= WORK REQUEST =
Using the data beneath this instruction, retype only the lines from the one that contains "pearance a house." down to the one that contains "ine media that can", both included, exactly as they appear.

Saved data entries:
★ ★ ★ ★ ★ ★ ★

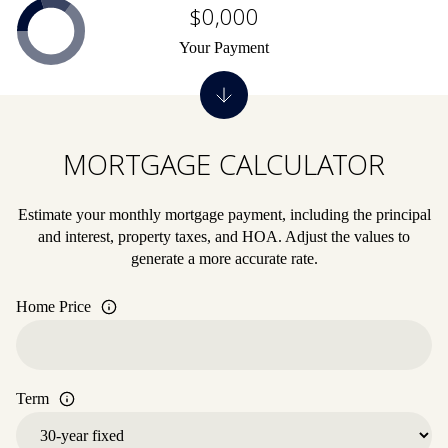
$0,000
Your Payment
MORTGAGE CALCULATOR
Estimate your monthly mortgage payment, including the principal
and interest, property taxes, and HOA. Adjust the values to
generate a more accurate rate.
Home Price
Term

★ ★ ★ ★ ★ ★ ★

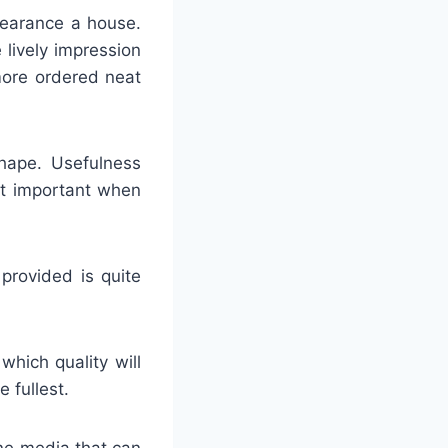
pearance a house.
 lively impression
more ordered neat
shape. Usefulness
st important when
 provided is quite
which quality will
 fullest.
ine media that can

★ ★ ★ ★ ★ ★ ★

= TASK RESPONSE =
pearance a house.
 lively impression
more ordered neat
shape. Usefulness
st important when
 provided is quite
which quality will
 fullest.
ine media that can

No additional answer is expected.